Quelques questions à Daniele Finzi Pasca
Daniele Finzi Pasca, vous sortez de la Fête des Vignerons et vous voici confronté à Einstein on the Beach : pour vous quel est le dénominateur commun de votre art, comment arrivez-vous à faire ce grand écart, en d’autres mots qu’est-ce qui pour vous est important de faire ressortir dans votre démarche et dans les œuvres que vous livrez au public ?
Je suis un voyageur et ce n’est pas un effort pour moi de monter à bord d’un navire et de voguer vers des terres inconnues. J’ai dirigé tellement de projets si différents les uns des autres en me servant de mon cœur et des techniques auxquelles je me suis apprivoisé au fil des ans. Quand j’entre dans un théâtre, je me sens tout de suite à la maison et ensuite je fais de mon mieux pour établir des rapports de complicité avec les personnes autour de moi. Je suis aussi cuisinier et j’utilise des épices et des parfums qui font partie de l’histoire de ma famille et du quartier où j’ai vécu. J’aime émouvoir, toucher, étreindre et transporter le public dans des
voyages au-delà du réel. J’adore les rêves des enfants et les fugues de la réalité des personnes âgées. Pour moi, le théâtre, c’est un beau jeu.

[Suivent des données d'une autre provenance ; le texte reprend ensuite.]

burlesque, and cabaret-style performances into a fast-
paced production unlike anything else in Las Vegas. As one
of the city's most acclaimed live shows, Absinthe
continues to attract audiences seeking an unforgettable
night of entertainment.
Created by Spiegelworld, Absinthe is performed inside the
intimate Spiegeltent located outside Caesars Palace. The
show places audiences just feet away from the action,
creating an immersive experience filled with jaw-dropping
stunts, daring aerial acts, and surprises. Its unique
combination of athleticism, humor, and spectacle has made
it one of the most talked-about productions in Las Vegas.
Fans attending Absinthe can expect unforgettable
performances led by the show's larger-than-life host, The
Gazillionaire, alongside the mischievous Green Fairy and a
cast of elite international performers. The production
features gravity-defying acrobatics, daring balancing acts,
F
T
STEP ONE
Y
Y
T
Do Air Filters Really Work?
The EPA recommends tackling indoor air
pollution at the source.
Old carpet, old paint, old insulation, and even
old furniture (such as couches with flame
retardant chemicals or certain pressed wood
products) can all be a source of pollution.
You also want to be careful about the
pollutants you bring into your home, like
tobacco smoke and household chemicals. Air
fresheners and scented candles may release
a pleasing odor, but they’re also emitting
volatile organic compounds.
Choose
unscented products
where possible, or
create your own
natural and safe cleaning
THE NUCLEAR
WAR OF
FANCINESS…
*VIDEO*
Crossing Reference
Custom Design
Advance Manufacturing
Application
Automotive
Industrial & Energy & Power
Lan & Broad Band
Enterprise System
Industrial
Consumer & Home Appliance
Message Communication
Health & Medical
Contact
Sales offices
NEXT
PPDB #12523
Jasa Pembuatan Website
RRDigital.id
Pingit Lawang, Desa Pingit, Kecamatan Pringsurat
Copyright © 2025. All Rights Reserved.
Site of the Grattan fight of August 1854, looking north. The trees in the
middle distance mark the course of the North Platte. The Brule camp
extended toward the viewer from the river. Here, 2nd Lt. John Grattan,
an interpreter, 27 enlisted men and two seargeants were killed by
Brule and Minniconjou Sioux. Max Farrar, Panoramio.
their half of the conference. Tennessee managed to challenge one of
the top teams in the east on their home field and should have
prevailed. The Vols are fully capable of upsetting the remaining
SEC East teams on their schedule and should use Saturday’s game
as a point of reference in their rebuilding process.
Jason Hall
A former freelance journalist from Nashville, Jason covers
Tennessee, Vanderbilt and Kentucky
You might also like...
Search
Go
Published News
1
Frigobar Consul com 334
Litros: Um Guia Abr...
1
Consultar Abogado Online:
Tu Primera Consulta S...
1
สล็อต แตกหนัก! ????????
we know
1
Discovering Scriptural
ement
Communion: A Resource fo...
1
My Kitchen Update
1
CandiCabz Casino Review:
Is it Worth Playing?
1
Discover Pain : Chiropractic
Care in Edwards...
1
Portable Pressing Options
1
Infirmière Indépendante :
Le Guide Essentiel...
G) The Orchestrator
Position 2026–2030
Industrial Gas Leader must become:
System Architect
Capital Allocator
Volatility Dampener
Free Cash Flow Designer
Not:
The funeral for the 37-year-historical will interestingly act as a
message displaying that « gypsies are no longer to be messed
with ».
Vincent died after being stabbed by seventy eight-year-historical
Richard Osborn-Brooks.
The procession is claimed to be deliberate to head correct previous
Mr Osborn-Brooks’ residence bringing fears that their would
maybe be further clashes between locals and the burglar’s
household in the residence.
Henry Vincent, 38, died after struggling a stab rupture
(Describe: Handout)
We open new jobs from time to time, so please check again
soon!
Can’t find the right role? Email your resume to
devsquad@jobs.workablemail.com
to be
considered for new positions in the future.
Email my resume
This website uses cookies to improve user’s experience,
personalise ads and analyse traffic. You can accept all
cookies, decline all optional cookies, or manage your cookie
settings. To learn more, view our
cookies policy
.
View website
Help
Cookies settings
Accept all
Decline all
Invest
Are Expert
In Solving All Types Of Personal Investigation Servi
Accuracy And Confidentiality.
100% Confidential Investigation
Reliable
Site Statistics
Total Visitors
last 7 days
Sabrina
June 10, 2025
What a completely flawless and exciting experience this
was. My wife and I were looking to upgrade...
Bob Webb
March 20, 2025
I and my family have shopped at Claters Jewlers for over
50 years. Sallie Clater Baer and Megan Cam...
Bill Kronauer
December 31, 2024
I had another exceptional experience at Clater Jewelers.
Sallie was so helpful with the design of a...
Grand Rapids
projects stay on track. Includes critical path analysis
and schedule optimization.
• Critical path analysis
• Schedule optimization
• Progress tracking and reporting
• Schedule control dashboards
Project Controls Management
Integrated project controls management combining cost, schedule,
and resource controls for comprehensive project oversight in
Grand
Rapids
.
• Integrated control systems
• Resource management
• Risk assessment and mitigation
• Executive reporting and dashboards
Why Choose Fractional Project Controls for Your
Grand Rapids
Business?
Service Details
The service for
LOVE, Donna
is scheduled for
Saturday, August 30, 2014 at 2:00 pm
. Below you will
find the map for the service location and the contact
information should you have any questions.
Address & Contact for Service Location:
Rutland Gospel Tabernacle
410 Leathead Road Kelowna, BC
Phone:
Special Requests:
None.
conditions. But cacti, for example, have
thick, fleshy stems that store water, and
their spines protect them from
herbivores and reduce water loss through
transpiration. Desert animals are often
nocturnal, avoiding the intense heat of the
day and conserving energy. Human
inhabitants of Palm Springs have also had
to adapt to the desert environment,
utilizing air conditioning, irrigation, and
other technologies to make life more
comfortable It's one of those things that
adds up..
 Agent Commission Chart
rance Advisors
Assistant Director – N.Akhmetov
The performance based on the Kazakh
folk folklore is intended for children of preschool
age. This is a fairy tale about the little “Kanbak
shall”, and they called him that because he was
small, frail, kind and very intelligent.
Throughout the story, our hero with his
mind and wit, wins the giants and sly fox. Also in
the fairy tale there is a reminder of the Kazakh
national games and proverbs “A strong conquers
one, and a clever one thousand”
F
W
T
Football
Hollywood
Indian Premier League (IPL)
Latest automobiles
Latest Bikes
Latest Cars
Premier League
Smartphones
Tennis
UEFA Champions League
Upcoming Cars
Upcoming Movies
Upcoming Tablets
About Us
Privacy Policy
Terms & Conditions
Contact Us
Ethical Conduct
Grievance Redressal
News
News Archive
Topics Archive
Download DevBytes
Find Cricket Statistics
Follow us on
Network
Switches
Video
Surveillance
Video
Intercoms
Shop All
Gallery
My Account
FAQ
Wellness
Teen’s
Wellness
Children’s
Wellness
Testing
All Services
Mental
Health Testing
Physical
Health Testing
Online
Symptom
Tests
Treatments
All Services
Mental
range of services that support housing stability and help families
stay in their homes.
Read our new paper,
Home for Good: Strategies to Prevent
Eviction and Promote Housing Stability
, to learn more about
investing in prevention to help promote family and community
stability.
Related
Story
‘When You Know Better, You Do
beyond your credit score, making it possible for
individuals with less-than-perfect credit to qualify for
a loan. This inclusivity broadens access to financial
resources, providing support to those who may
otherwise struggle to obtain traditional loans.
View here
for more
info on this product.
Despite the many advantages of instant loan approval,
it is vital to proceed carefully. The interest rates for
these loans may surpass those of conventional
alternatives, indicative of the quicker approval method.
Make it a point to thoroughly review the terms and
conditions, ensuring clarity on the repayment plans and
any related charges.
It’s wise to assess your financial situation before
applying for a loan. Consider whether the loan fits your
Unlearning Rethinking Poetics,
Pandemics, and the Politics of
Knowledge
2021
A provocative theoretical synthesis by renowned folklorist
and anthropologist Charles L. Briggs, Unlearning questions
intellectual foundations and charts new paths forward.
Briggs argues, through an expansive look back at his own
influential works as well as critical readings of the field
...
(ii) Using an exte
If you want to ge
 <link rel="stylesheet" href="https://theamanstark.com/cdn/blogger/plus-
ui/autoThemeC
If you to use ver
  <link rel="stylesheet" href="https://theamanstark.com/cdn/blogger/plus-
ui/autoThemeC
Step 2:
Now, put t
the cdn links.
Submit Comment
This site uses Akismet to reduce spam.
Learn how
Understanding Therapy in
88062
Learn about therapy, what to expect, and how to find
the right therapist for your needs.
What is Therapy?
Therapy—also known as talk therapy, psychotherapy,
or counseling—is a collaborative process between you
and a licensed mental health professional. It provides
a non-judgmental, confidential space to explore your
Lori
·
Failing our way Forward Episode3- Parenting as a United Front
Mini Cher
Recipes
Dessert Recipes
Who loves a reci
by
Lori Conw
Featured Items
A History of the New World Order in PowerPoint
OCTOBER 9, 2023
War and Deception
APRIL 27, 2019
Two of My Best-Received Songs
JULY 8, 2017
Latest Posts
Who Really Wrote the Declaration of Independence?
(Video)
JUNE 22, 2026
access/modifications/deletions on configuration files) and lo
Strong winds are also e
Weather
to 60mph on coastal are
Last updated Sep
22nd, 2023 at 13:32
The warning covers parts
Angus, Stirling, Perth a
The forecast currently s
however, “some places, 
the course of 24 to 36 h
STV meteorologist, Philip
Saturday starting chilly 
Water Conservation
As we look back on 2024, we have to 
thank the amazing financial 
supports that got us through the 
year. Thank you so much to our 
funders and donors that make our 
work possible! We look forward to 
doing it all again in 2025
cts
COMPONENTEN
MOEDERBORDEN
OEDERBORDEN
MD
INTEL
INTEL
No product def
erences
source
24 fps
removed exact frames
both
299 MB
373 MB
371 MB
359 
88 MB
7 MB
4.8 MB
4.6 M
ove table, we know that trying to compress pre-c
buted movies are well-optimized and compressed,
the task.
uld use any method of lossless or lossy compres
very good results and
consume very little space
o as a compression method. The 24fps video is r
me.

Nous aimons les étiquettes dans le genre lyrique : Comme quoi vous identifiez-vous ? Clown, metteur en scène, chef de troupe (c’est ironique et une suite de la première question) ? Ou auriez-vous une suggestion pour décloisonner l’opéra ?
Je suis un homme de théâtre, simplement et profondément cela. J’appartiens à une manière de concevoir le monde qui est celle de la Renaissance. Je ne pense pas qu’il soit nécessaire de se spécialiser dans un environnement restreint. Je touche et j’effleure avec curiosité des mondes différents en les contaminant et en même temps, je me laisse transformer par eux.
Quel est votre rapport à la musique de Glass ? Qu’est-ce qui change ici pour votre processus créatif par rapport aux œuvres plus classiques que vous avez déjà montées ?
Sa musique m’a souvent accompagné. Sa musique n’est pas une musique que j’écoute mais c’est une musique qui m’accompagne. Je peux gravir une montagne, voyager entre Bombay et Calcutta ou ébouillanter des tomates pour préparer une sauce en sa compagnie. Je suis heureux de pouvoir m’immerger dans son monde.
Glass et Wilson ont marqué une partie des spectateurs du XX e siècle avec leur création atypique, qui réinvente la narration scénique et musicale. Qu’est-ce que vous vous aimeriez exprimer en vous appropriant ces quatre heures continues de musique ? Comment créez-vous un nouveau contenu approprié à la forme ? (Je pense aux noms des scènes, qui sont des lieux et des moments abstraits et les seuls éléments narratifs de l’oeuvre et que vous ne reprenez pas).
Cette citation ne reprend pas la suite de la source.